Selective laser melting (SLM), a relatively advanced additive manufacturing (AM) technique, enables high design flexibility and manufacturing complexity; therefore, it can facilitate improvement in the environmental performance of a complex component throughout its life cycle. However, existing studies have been unable to conclusively determine whether the environmental impacts of parts produced via AM are lower than those of conventionally manufactured parts. Moreover, few studies have investigated industrially applicable parts with complex inner shapes fabricated via SLM whilst simultaneously considering the design and manufacturing optimization involved thereof. In this study, an industrial hydraulic valve body was investigated in consideration of the part design, material preparation, and part fabrication with respect to their influence on the life-cycle impacts of SLM and conventional manufacturing (CM). The part was first re-designed to achieve a lightweight structure and optimized process parameters.
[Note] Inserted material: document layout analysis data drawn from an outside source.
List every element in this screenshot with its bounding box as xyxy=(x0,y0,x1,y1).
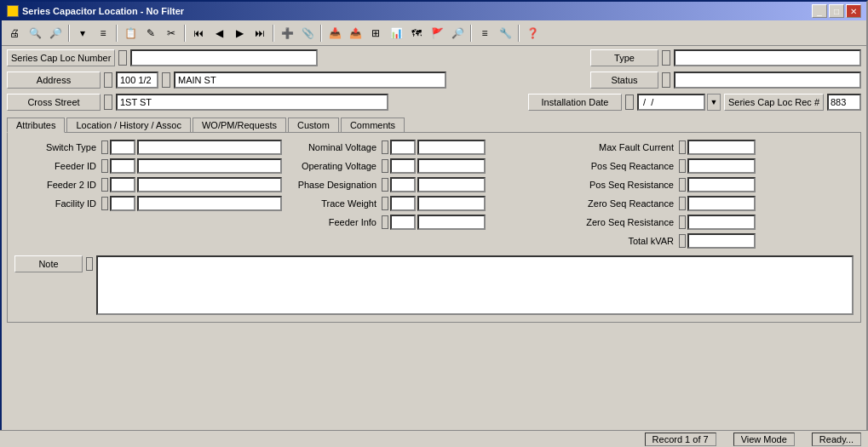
trace-weight-input1[interactable] xyxy=(390,196,416,211)
pos-seq-resistance-label: Pos Seq Resistance xyxy=(575,180,677,190)
facility-id-input2[interactable] xyxy=(137,196,282,211)
feeder-id-input2[interactable] xyxy=(137,158,282,174)
address-street-input[interactable] xyxy=(174,72,446,89)
pos-seq-reactance-row: Pos Seq Reactance xyxy=(575,158,854,174)
total-kvar-ind xyxy=(679,234,686,248)
total-kvar-input[interactable] xyxy=(687,233,756,249)
installation-date-indicator xyxy=(625,95,634,110)
help-button[interactable]: ❓ xyxy=(523,24,542,43)
feeder-info-input2[interactable] xyxy=(417,215,486,230)
facility-id-input1[interactable] xyxy=(110,196,135,211)
sep1 xyxy=(68,25,70,42)
type-label: Type xyxy=(590,49,658,66)
type-input[interactable] xyxy=(674,49,861,66)
preview-button[interactable]: 🔍 xyxy=(26,24,44,43)
nominal-voltage-input2[interactable] xyxy=(417,140,486,155)
nav-last-button[interactable]: ⏭ xyxy=(250,24,269,43)
feeder-info-input1[interactable] xyxy=(390,215,416,230)
import-button[interactable]: 📥 xyxy=(325,24,344,43)
switch-type-input2[interactable] xyxy=(137,140,282,155)
find-button[interactable]: 🔎 xyxy=(46,24,65,43)
sep5 xyxy=(320,25,322,42)
pos-seq-resistance-input[interactable] xyxy=(687,177,756,192)
series-cap-loc-number-label: Series Cap Loc Number xyxy=(7,49,115,66)
feeder-id-ind xyxy=(101,159,108,173)
lines-button[interactable]: ≡ xyxy=(475,24,494,43)
switch-type-label: Switch Type xyxy=(14,142,100,152)
series-cap-rec-input[interactable] xyxy=(827,94,861,111)
tools-button[interactable]: 🔧 xyxy=(496,24,514,43)
phase-designation-input2[interactable] xyxy=(417,177,486,192)
pos-seq-reactance-ind xyxy=(679,159,686,173)
sep7 xyxy=(518,25,520,42)
facility-id-ind xyxy=(101,197,108,210)
zero-seq-reactance-input[interactable] xyxy=(687,196,756,211)
nav-next-button[interactable]: ▶ xyxy=(230,24,249,43)
zero-seq-resistance-input[interactable] xyxy=(687,215,756,230)
view-mode: View Mode xyxy=(733,433,795,446)
cross-street-input[interactable] xyxy=(116,94,388,111)
tab-comments[interactable]: Comments xyxy=(341,117,405,133)
map-button[interactable]: 🗺 xyxy=(407,24,426,43)
nav-prev-button[interactable]: ◀ xyxy=(210,24,228,43)
max-fault-current-input[interactable] xyxy=(687,140,756,155)
minimize-button[interactable]: _ xyxy=(812,4,827,18)
feeder-2id-ind xyxy=(101,178,108,192)
status-input[interactable] xyxy=(674,72,861,89)
operating-voltage-input1[interactable] xyxy=(390,158,416,174)
switch-type-ind xyxy=(101,140,108,154)
title-bar: Series Capacitor Location - No Filter _ … xyxy=(2,2,866,20)
installation-date-field: ▼ xyxy=(637,94,721,111)
close-button[interactable]: ✕ xyxy=(846,4,861,18)
phase-designation-input1[interactable] xyxy=(390,177,416,192)
tab-attributes[interactable]: Attributes xyxy=(7,117,65,133)
switch-type-row: Switch Type xyxy=(14,140,293,155)
feeder-id-row: Feeder ID xyxy=(14,158,293,174)
total-kvar-row: Total kVAR xyxy=(575,233,854,249)
address-number-input[interactable] xyxy=(116,72,158,89)
grid-button[interactable]: ⊞ xyxy=(366,24,385,43)
address-indicator2 xyxy=(162,72,170,88)
app-icon xyxy=(7,5,19,17)
nominal-voltage-input1[interactable] xyxy=(390,140,416,155)
attach-button[interactable]: 📎 xyxy=(298,24,317,43)
filter2-button[interactable]: ≡ xyxy=(94,24,112,43)
zero-seq-resistance-row: Zero Seq Resistance xyxy=(575,215,854,230)
switch-type-input1[interactable] xyxy=(110,140,135,155)
feeder-2id-label: Feeder 2 ID xyxy=(14,180,100,190)
series-cap-loc-number-input[interactable] xyxy=(130,49,318,66)
feeder-2id-input2[interactable] xyxy=(137,177,282,192)
note-input[interactable] xyxy=(96,255,854,315)
filter-button[interactable]: ▾ xyxy=(73,24,92,43)
nav-first-button[interactable]: ⏮ xyxy=(189,24,208,43)
date-picker-button[interactable]: ▼ xyxy=(707,94,721,111)
copy-button[interactable]: 📋 xyxy=(121,24,140,43)
pos-seq-reactance-input[interactable] xyxy=(687,158,756,174)
operating-voltage-input2[interactable] xyxy=(417,158,486,174)
total-kvar-label: Total kVAR xyxy=(575,236,677,246)
trace-weight-input2[interactable] xyxy=(417,196,486,211)
tab-wo[interactable]: WO/PM/Requests xyxy=(193,117,286,133)
installation-date-input[interactable] xyxy=(637,94,705,111)
edit-button[interactable]: ✎ xyxy=(141,24,160,43)
tab-content: Switch Type Feeder ID Feeder 2 I xyxy=(7,132,861,323)
flag-button[interactable]: 🚩 xyxy=(428,24,446,43)
feeder-id-input1[interactable] xyxy=(110,158,135,174)
feeder-info-label: Feeder Info xyxy=(295,217,380,227)
tab-location[interactable]: Location / History / Assoc xyxy=(66,117,191,133)
zoom-button[interactable]: 🔎 xyxy=(448,24,467,43)
add-button[interactable]: ➕ xyxy=(278,24,296,43)
feeder-2id-input1[interactable] xyxy=(110,177,135,192)
tab-custom[interactable]: Custom xyxy=(288,117,339,133)
print-button[interactable]: 🖨 xyxy=(5,24,24,43)
max-fault-ind xyxy=(679,140,686,154)
chart-button[interactable]: 📊 xyxy=(387,24,405,43)
cross-street-indicator xyxy=(104,95,112,110)
operating-voltage-row: Operating Voltage xyxy=(295,158,573,174)
status-indicator xyxy=(662,72,670,88)
export-button[interactable]: 📤 xyxy=(346,24,365,43)
phase-designation-ind xyxy=(382,178,388,192)
nominal-voltage-ind xyxy=(382,140,388,154)
maximize-button[interactable]: □ xyxy=(829,4,844,18)
cut-button[interactable]: ✂ xyxy=(162,24,181,43)
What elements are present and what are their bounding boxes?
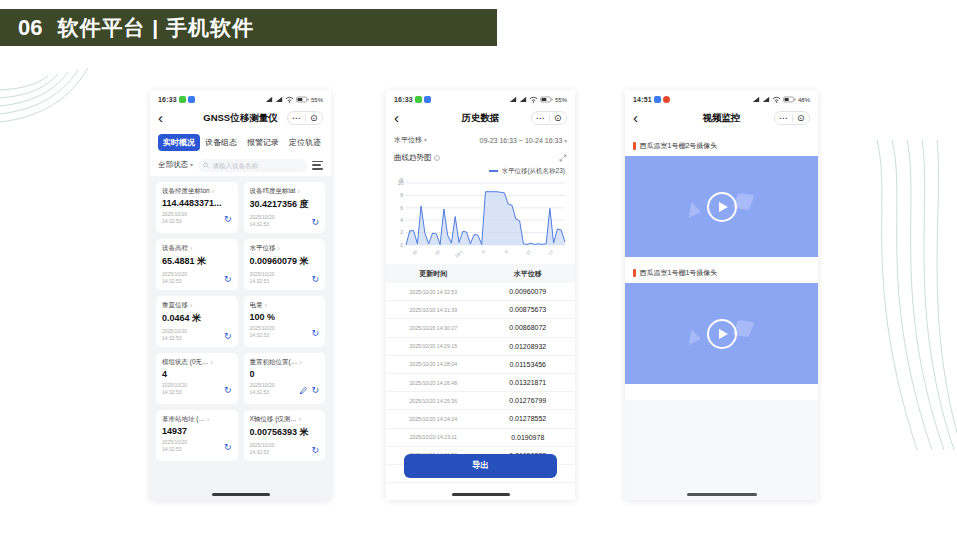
refresh-icon[interactable]: ↻	[224, 275, 232, 284]
chart-legend: 水平位移(从机名称23)	[386, 165, 575, 177]
card-time: 14:32:53	[162, 335, 187, 342]
card-title: 垂直位移 ›	[162, 301, 232, 310]
list-view-icon[interactable]	[312, 161, 323, 170]
wifi-icon	[529, 96, 538, 103]
video-player[interactable]	[625, 283, 818, 384]
refresh-icon[interactable]: ↻	[311, 275, 319, 284]
device-metric-card[interactable]: 重置初始位置(… › 0 2025/10/20 14:32:53 ↻	[244, 353, 326, 404]
card-footer: 2025/10/20 14:32:53 ↻	[250, 271, 320, 284]
card-timestamp: 2025/10/20 14:32:53	[250, 214, 275, 227]
exit-circle-icon[interactable]: ⊙	[306, 113, 323, 123]
tab-item[interactable]: 报警记录	[242, 134, 284, 151]
card-value: 0	[250, 369, 320, 379]
date-range-picker[interactable]: 09-23 16:33 ~ 10-24 16:33 ▾	[480, 137, 567, 144]
battery-icon	[783, 96, 796, 103]
chevron-down-icon: ▾	[190, 162, 193, 168]
cellular-signal-icon	[509, 96, 517, 103]
miniprogram-capsule[interactable]: ⋯ ⊙	[774, 111, 810, 125]
wifi-icon	[772, 96, 781, 103]
table-row: 2025/10/20 14:26:48 0.01321871	[386, 374, 575, 392]
trend-chart[interactable]: 0246810值252910-1591317	[392, 177, 569, 261]
refresh-icon[interactable]: ↻	[224, 215, 232, 224]
refresh-icon[interactable]: ↻	[311, 329, 319, 338]
refresh-icon[interactable]: ↻	[311, 446, 319, 455]
miniprogram-capsule[interactable]: ⋯ ⊙	[531, 111, 567, 125]
row-displacement-value: 0.00960079	[481, 288, 576, 295]
miniprogram-capsule[interactable]: ⋯ ⊙	[287, 111, 323, 125]
camera-block: 西瓜温室1号棚1号摄像头	[625, 266, 818, 384]
cellular-signal-icon	[265, 96, 273, 103]
play-button-icon[interactable]	[707, 192, 737, 222]
card-time: 14:32:53	[250, 332, 275, 339]
slide-title: 软件平台 | 手机软件	[57, 14, 254, 42]
card-footer: 2025/10/20 14:32:53 ↻	[162, 382, 232, 395]
refresh-icon[interactable]: ↻	[311, 386, 319, 395]
more-icon[interactable]: ⋯	[288, 113, 305, 123]
refresh-icon[interactable]: ↻	[311, 218, 319, 227]
phone-screenshot-history: 16:33 55% ‹ 历史数据 ⋯ ⊙ 水平位移 ▾ 09-23 16:33 …	[386, 90, 575, 500]
device-metric-card[interactable]: 垂直位移 › 0.0464 米 2025/10/20 14:32:53 ↻	[156, 296, 238, 347]
chart-section-title: 曲线趋势图	[394, 153, 432, 163]
svg-text:5: 5	[481, 249, 487, 255]
legend-label: 水平位移(从机名称23)	[501, 167, 565, 176]
filter-row: 全部状态 ▾	[150, 154, 331, 176]
refresh-icon[interactable]: ↻	[224, 332, 232, 341]
app-badge-icon	[424, 96, 431, 103]
card-title: 水平位移 ›	[250, 244, 320, 253]
chevron-right-icon: ›	[278, 245, 280, 252]
exit-circle-icon[interactable]: ⊙	[793, 113, 810, 123]
card-value: 0.00756393 米	[250, 426, 320, 439]
chevron-right-icon: ›	[297, 188, 299, 195]
card-title-text: 设备高程	[162, 244, 188, 253]
home-indicator[interactable]	[687, 493, 757, 496]
device-metric-card[interactable]: X轴位移 (仅测… › 0.00756393 米 2025/10/20 14:3…	[244, 410, 326, 461]
info-icon[interactable]: i	[434, 155, 440, 161]
export-button[interactable]: 导出	[404, 454, 557, 478]
card-time: 14:32:53	[250, 221, 275, 228]
device-metric-card[interactable]: 设备纬度坐标lat › 30.4217356 度 2025/10/20 14:3…	[244, 182, 326, 233]
device-metric-card[interactable]: 基准站地址 (… › 14937 2025/10/20 14:32:53 ↻	[156, 410, 238, 461]
home-indicator[interactable]	[212, 493, 270, 496]
chevron-right-icon: ›	[190, 302, 192, 309]
device-metric-card[interactable]: 模组状态 (0无… › 4 2025/10/20 14:32:53 ↻	[156, 353, 238, 404]
card-footer: 2025/10/20 14:32:53 ↻	[162, 439, 232, 452]
tab-item[interactable]: 设备组态	[200, 134, 242, 151]
exit-circle-icon[interactable]: ⊙	[550, 113, 567, 123]
cellular-signal-icon	[762, 96, 770, 103]
tab-item[interactable]: 定位轨迹	[284, 134, 326, 151]
table-row: 2025/10/20 14:25:36 0.01276799	[386, 392, 575, 410]
card-date: 2025/10/20	[250, 382, 275, 389]
card-time: 14:32:53	[162, 446, 187, 453]
row-update-time: 2025/10/20 14:30:27	[386, 325, 481, 331]
device-metric-card[interactable]: 设备经度坐标lon › 114.4483371... 2025/10/20 14…	[156, 182, 238, 233]
device-metric-card[interactable]: 水平位移 › 0.00960079 米 2025/10/20 14:32:53 …	[244, 239, 326, 290]
expand-icon[interactable]	[559, 154, 567, 162]
more-icon[interactable]: ⋯	[775, 113, 792, 123]
row-update-time: 2025/10/20 14:32:53	[386, 289, 481, 295]
device-metric-card[interactable]: 设备高程 › 65.4881 米 2025/10/20 14:32:53 ↻	[156, 239, 238, 290]
metric-dropdown[interactable]: 水平位移 ▾	[394, 135, 427, 145]
nav-bar: ‹ 历史数据 ⋯ ⊙	[386, 106, 575, 130]
card-timestamp: 2025/10/20 14:32:53	[250, 271, 275, 284]
slide-number: 06	[18, 15, 42, 41]
phone-screenshot-gnss: 16:33 55% ‹ GNSS位移测量仪 ⋯ ⊙ 实时概况 设备组态 报警记录…	[150, 90, 331, 500]
row-displacement-value: 0.01278552	[481, 415, 576, 422]
video-decoration-icon	[688, 329, 702, 347]
row-update-time: 2025/10/20 14:26:48	[386, 380, 481, 386]
video-player[interactable]	[625, 156, 818, 257]
play-button-icon[interactable]	[707, 319, 737, 349]
refresh-icon[interactable]: ↻	[224, 386, 232, 395]
status-filter-dropdown[interactable]: 全部状态 ▾	[158, 160, 193, 170]
camera-label-row: 西瓜温室1号棚1号摄像头	[625, 266, 818, 280]
search-input[interactable]	[212, 162, 302, 169]
device-metric-card[interactable]: 电量 › 100 % 2025/10/20 14:32:53 ↻	[244, 296, 326, 347]
tab-item[interactable]: 实时概况	[158, 134, 200, 151]
refresh-icon[interactable]: ↻	[224, 443, 232, 452]
card-date: 2025/10/20	[162, 382, 187, 389]
more-icon[interactable]: ⋯	[532, 113, 549, 123]
card-date: 2025/10/20	[162, 271, 187, 278]
row-update-time: 2025/10/20 14:28:04	[386, 361, 481, 367]
svg-text:值: 值	[398, 177, 404, 183]
edit-icon[interactable]	[299, 386, 308, 395]
home-indicator[interactable]	[452, 493, 510, 496]
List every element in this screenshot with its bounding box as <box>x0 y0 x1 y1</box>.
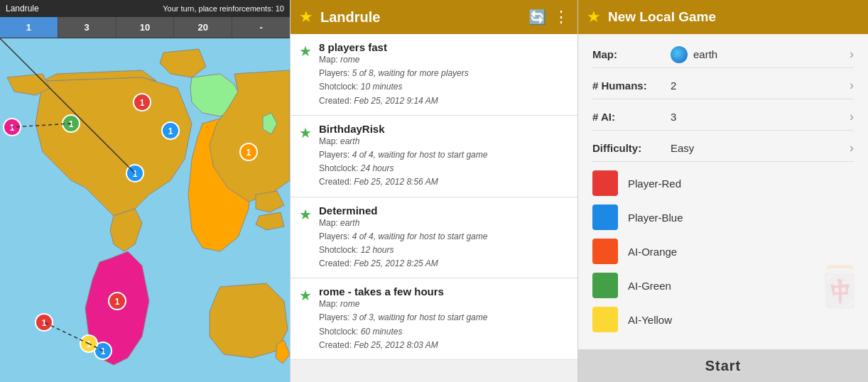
svg-text:1: 1 <box>69 119 74 129</box>
player-name: AI-Orange <box>628 246 677 258</box>
game-item-content: 8 players fast Map: rome Players: 5 of 8… <box>319 41 569 108</box>
game-item-content: BirthdayRisk Map: earth Players: 4 of 4,… <box>319 123 569 190</box>
game-star-icon: ★ <box>299 124 312 141</box>
game-detail: Map: rome Players: 3 of 3, waiting for h… <box>319 298 569 352</box>
svg-text:1: 1 <box>140 98 145 108</box>
reinforce-btn-10[interactable]: 10 <box>116 17 175 38</box>
ai-label: # AI: <box>592 111 671 123</box>
difficulty-field-row[interactable]: Difficulty: Easy › <box>592 135 854 162</box>
reinforce-btn-3[interactable]: 3 <box>58 17 116 38</box>
player-name: Player-Red <box>628 178 681 190</box>
humans-value: 2 <box>671 80 850 92</box>
svg-text:1: 1 <box>101 346 106 356</box>
ai-arrow: › <box>850 109 854 124</box>
game-star-icon: ★ <box>299 287 312 304</box>
reinforce-btn-20[interactable]: 20 <box>174 17 232 38</box>
right-panel: ★ New Local Game Map: earth › # Humans: … <box>578 0 868 382</box>
player-rows: Player-Red Player-Blue AI-Orange AI-Gree… <box>592 166 854 337</box>
right-content: Map: earth › # Humans: 2 › # AI: 3 › Dif… <box>578 34 868 349</box>
middle-header-star: ★ <box>299 8 313 26</box>
left-info: Your turn, place reinforcements: 10 <box>163 4 284 13</box>
player-color-box <box>592 273 618 298</box>
refresh-icon[interactable]: 🔄 <box>528 9 546 26</box>
game-detail: Map: rome Players: 5 of 8, waiting for m… <box>319 53 569 108</box>
player-row[interactable]: AI-Green <box>592 268 854 302</box>
svg-text:1: 1 <box>246 148 251 158</box>
player-row[interactable]: AI-Yellow <box>592 302 854 337</box>
game-item[interactable]: ★ Determined Map: earth Players: 4 of 4,… <box>291 197 577 279</box>
humans-arrow: › <box>850 78 854 93</box>
player-name: AI-Yellow <box>628 314 672 326</box>
game-item[interactable]: ★ 8 players fast Map: rome Players: 5 of… <box>291 34 577 116</box>
map-svg: 1 1 1 1 1 1 1 1 1 1 <box>0 38 290 382</box>
map-panel: Landrule Your turn, place reinforcements… <box>0 0 290 382</box>
left-title: Landrule <box>6 4 39 13</box>
player-row[interactable]: Player-Blue <box>592 200 854 234</box>
player-row[interactable]: AI-Orange <box>592 234 854 268</box>
game-title: 8 players fast <box>319 41 569 53</box>
reinforce-btn-1[interactable]: 1 <box>0 17 58 38</box>
svg-text:1: 1 <box>115 297 120 307</box>
right-header-title: New Local Game <box>608 9 859 25</box>
player-color-box <box>592 204 618 230</box>
player-row[interactable]: Player-Red <box>592 166 854 200</box>
menu-icon[interactable]: ⋮ <box>553 8 569 26</box>
middle-header-title: Landrule <box>320 9 521 26</box>
game-title: rome - takes a few hours <box>319 285 569 298</box>
game-item-content: Determined Map: earth Players: 4 of 4, w… <box>319 204 569 271</box>
game-star-icon: ★ <box>299 43 312 60</box>
map-arrow: › <box>850 47 854 62</box>
map-area: 1 1 1 1 1 1 1 1 1 1 <box>0 38 290 382</box>
ai-field-row[interactable]: # AI: 3 › <box>592 104 854 131</box>
right-header: ★ New Local Game <box>578 0 868 34</box>
difficulty-value: Easy <box>671 142 850 154</box>
player-color-box <box>592 307 618 332</box>
left-header: Landrule Your turn, place reinforcements… <box>0 0 290 17</box>
middle-panel: ★ Landrule 🔄 ⋮ ★ 8 players fast Map: rom… <box>290 0 578 382</box>
humans-field-row[interactable]: # Humans: 2 › <box>592 72 854 99</box>
game-detail: Map: earth Players: 4 of 4, waiting for … <box>319 217 569 271</box>
player-name: AI-Green <box>628 280 671 292</box>
middle-header: ★ Landrule 🔄 ⋮ <box>291 0 577 34</box>
svg-text:1: 1 <box>133 169 138 179</box>
reinforce-btn-minus[interactable]: - <box>232 17 290 38</box>
svg-text:1: 1 <box>168 126 173 136</box>
start-button[interactable]: Start <box>578 349 868 382</box>
map-field-row[interactable]: Map: earth › <box>592 41 854 68</box>
game-title: BirthdayRisk <box>319 123 569 135</box>
player-color-box <box>592 239 618 264</box>
globe-icon <box>671 46 688 63</box>
humans-label: # Humans: <box>592 80 671 92</box>
game-title: Determined <box>319 204 569 217</box>
difficulty-arrow: › <box>850 141 854 155</box>
game-item[interactable]: ★ BirthdayRisk Map: earth Players: 4 of … <box>291 116 577 197</box>
game-detail: Map: earth Players: 4 of 4, waiting for … <box>319 135 569 190</box>
game-item[interactable]: ★ rome - takes a few hours Map: rome Pla… <box>291 278 577 360</box>
game-star-icon: ★ <box>299 206 312 223</box>
difficulty-label: Difficulty: <box>592 142 671 154</box>
game-list: ★ 8 players fast Map: rome Players: 5 of… <box>291 34 577 382</box>
reinforce-bar[interactable]: 1 3 10 20 - <box>0 17 290 38</box>
game-item-content: rome - takes a few hours Map: rome Playe… <box>319 285 569 352</box>
right-header-star: ★ <box>587 8 601 26</box>
map-value[interactable]: earth <box>671 46 850 63</box>
player-name: Player-Blue <box>628 212 683 224</box>
svg-text:1: 1 <box>10 123 15 133</box>
ai-value: 3 <box>671 111 850 123</box>
player-color-box <box>592 170 618 196</box>
map-label: Map: <box>592 48 671 60</box>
Subsequently, an optimized and a non-optimized sample part were fabricated via SLM. A cradle-to-gate study of this part was conducted, involving a comparison employing life cycle assessment (LCA) for the case of CM. The life-cycle inventory data were obtained from the relevant enterprise, literature, databases, and our experiments. According to our results, the environmental impact of SLM without optimization was 37.42% lower than that of CM with respect to a hydraulic valve body, and the SLM-optimized design can lead to a 10–23% reduction in environmental impacts. Of all the life-cycle stages, the powder preparation stage was observed to exert the highest impact per part. Moreover, the electricity requirement for SLM is the main reason for environmental damage. With the optimization of the valve body design, the proportion of environmental impact caused by SLM processing increases. This indicates that when a part has a high lightweight potential, the SLM process will have a more significant cradle-to-gate environmental impact. In this case, manufacturing optimization will play a more important role. The results can be used to guide AM practitioners to improve the life-cycle environmental performance of AM-fabricated industrial parts through integrated design and manufacturing optimization.